L’orientamento era recepito dai giudici di merito anche con la Sentenza della Commissione Tributaria Provinciale di Caserta n. 7194/03/14 del 10 ottobre 2014 che, riprendendo la Sentenza della Cassazione n. 17564 del 18 luglio 2013, ha sottolineato che:
“a decorrere dal primo gennaio 2004, ex art. 2495 c.c., la cancellazione di una società di capitali dal registro delle imprese è contestualmente atto e momento in cui si individua e da cui decorre l’estinzione della persona giuridica. L’estinzione della società di capitali determina la successione dei rapporti attivi e passivi della persona giuridica in favore dei soci, i quali rispondono nei limiti della responsabilità patrimoniale che caratterizzava la loro partecipazione nella società in bonis, ovvero, limitatamente al patrimonio ricevuto al termine della liquidazione (soci limitatamente responsabili) o illimitatamente (soci illimitatamente responsabili). […] Appare dunque evidente che l’atto impugnato non poteva avere come destinatario una società non più esistente e questa conserva (in virtù di una fictio juris) la possibilità di stare in giudizio al solo fine di eccepire la circostanza”.
I giudici della Commissione Tributaria Provinciale di Caserta hanno, quindi, accolto il ricorso del contribuente, procedendo ad annullare l’atto impugnato per difetto “ab origine” di legittimazione attiva.
Con l’introduzione dell’art. 28 comma 4, D.Lgs. n. 175 del 21/11/2014 Decreto Semplificazioni – l’estinzione della società ha effetto trascorsi cinque anni dalla cancellazione dal Registro delle imprese. Pertanto vengono estesi all’Agenzia delle Entrate i poteri di accertamento anche dopo la distribuzione dell’attivo, senza neppure apportare alcuna modifica al Codice civile.

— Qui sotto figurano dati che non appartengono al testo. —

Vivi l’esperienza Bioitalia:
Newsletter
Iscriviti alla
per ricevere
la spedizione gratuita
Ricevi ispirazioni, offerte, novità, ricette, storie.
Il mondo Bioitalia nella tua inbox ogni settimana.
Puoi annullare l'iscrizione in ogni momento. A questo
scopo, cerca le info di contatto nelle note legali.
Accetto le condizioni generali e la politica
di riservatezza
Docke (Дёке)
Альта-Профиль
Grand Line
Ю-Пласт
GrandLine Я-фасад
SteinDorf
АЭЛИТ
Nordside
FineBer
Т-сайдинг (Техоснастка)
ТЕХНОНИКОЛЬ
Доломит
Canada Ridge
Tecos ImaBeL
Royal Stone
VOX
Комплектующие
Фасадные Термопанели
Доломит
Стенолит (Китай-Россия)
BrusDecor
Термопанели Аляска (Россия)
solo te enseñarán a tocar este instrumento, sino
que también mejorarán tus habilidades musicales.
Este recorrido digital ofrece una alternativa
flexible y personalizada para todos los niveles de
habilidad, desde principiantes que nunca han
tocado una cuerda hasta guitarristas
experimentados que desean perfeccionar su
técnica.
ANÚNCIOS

Lo scopo della norma è rivolto a risolvere la difficile realizzazione di controlli e azioni di recupero fiscale nei tempi brevi della cancellazione.

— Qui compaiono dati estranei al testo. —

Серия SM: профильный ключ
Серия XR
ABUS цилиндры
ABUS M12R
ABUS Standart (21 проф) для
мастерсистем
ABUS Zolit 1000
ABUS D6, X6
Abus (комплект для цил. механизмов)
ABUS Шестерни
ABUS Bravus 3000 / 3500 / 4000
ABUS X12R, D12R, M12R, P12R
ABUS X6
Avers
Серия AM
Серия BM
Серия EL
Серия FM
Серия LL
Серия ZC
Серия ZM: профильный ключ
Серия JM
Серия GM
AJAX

La conseguenza è chiara: il liquidatore dovrà, anche dopo la cancellazione, rappresentare la società, continuando ad assolvere tutti i doveri che il Codice civile normalmente gli attribuisce.
Inoltre i liquidatori dei soggetti IRES che non osservano l'obbligo di versare le imposte dovute per il periodo di liquidazione e per quelli anteriori , con le attività della liquidazione, rispondono in proprio, a meno che dimostrino di aver soddisfatto i crediti tributari anteriormente all'assegnazione di beni ai soci o associati, ovvero di aver soddisfatto crediti di ordine superiore a quelli tributari.
La Suprema Corte, con l’ordinanza n. 179 dell’8 gennaio 2014, delibera che è legittima infatti l’azione di responsabilità nei confronti del liquidatore della società in caso di omesso pagamento del debito verso l’Erario, quando l’Amministrazione finanziaria dimostri la sussistenza della condizione della certezza legale del tributo all’atto dell’esercizio dell’azione.
Starà poi al liquidatore provare l’insussistenza dei presupposti del debito o l’incertezza dello stesso.